Catching syntax error when trying to write to and call an alias in .bashrc

I’m trying to create an alias for determining whether or not I need to reboot my server.

Here’s what I’m doing:

$ echo "alias rcr='if [ -f /var/run/reboot-required ]; then read -p "Continue? (Y/N): " confirm && [[ $confirm == [yY] || $confirm == [yY][eE][sS] ]] || exit 1 && reboot; else echo No reboot needed; fi'" >> ~/.bashrc
$ source ~/.bashrc
$ rcr

But this throws an error:

bash: conditional binary operator expected
bash: syntax error near `[yY]'

I’ve tried every different combination that I could think of, from escaping characters to prefixing variables. I’m a little new to bash (not Linux in general), so I’m just trying to get the hang of this.

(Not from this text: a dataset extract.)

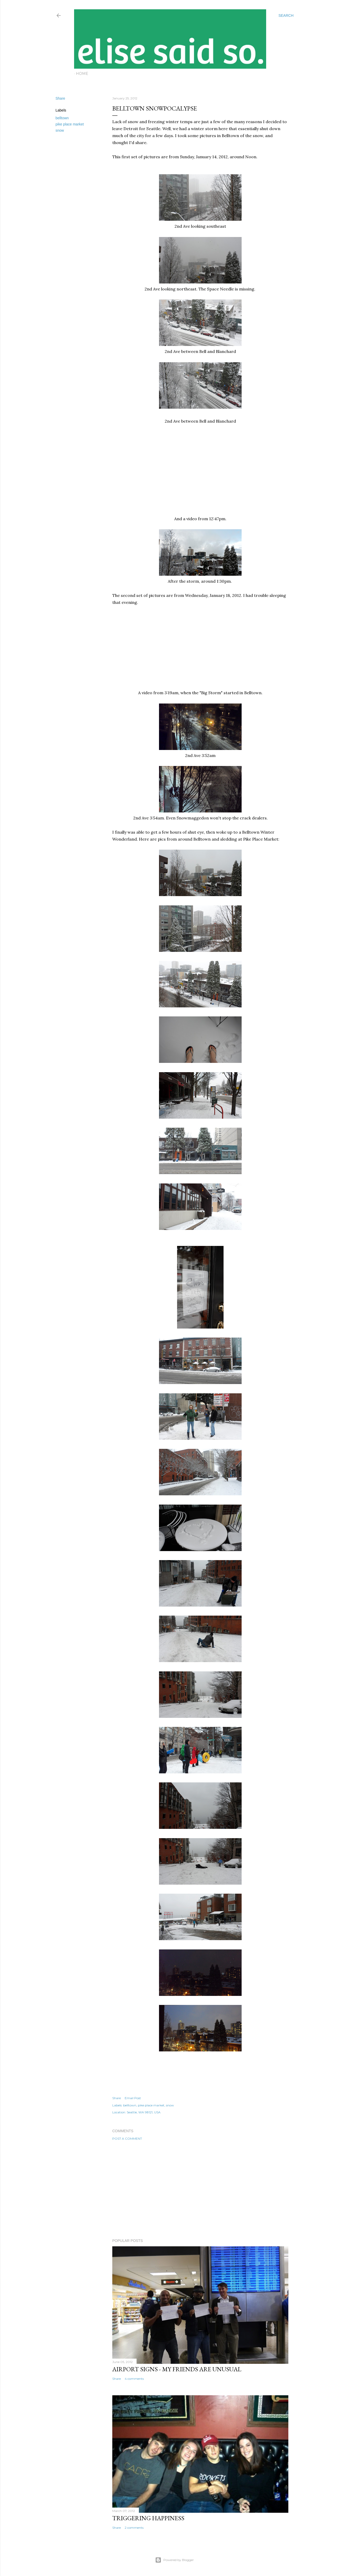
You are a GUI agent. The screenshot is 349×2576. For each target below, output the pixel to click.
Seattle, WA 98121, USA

What am I doing wrong here? Here’s what gets added to .bashrc:

alias rcr='if [ -f /var/run/reboot-required ]; then read -p "Continue? (Y/N): " confirm && [[  == [yY] ||  == [yY][eE][sS] ]] || exit 1 && reboot; else echo No reboot needed; fi'
Asked By: Mike K

||

The outer double quotes allow your interactive shell to expand $confirm – presumably to an empty value – so that what you actually write to the .bashrc file is

alias rcr='if [ -f /var/run/reboot-required ]; then read -p "Continue? (Y/N): " confirm && [[  == [yY] ||  == [yY][eE][sS] ]] || exit 1 && reboot; else echo No reboot needed; fi'

You can prevent that by escaping the $ (which is an an additional form of quoting):

$ echo "alias rcr='if [ -f /var/run/reboot-required ]; then read -p "Continue? (Y/N): " confirm && [[ $confirm == [yY] || $confirm == [yY][eE][sS] ]] || exit 1 && reboot; else echo No reboot needed; fi'"
alias rcr='if [ -f /var/run/reboot-required ]; then read -p "Continue? (Y/N): " confirm && [[ $confirm == [yY] || $confirm == [yY][eE][sS] ]] || exit 1 && reboot; else echo No reboot needed; fi'

However IMHO it would be simpler and clearer to use a quoted here document to prevent expansion altogether:

cat >> ~/.bashrc << 'EOF'

alias rcr='
  if [ -f /var/run/reboot-required ]; then 
    read -p "Continue? (Y/N): " confirm
    case $confirm in 
      ([yY]|[yY][eE][sS]) reboot ;; 
    esac
  else
    echo "No reboot needed"
  fi
'
EOF

I also took the liberty of converting your conditionals to a case statement. You could also consider using a shell function instead of an alias here.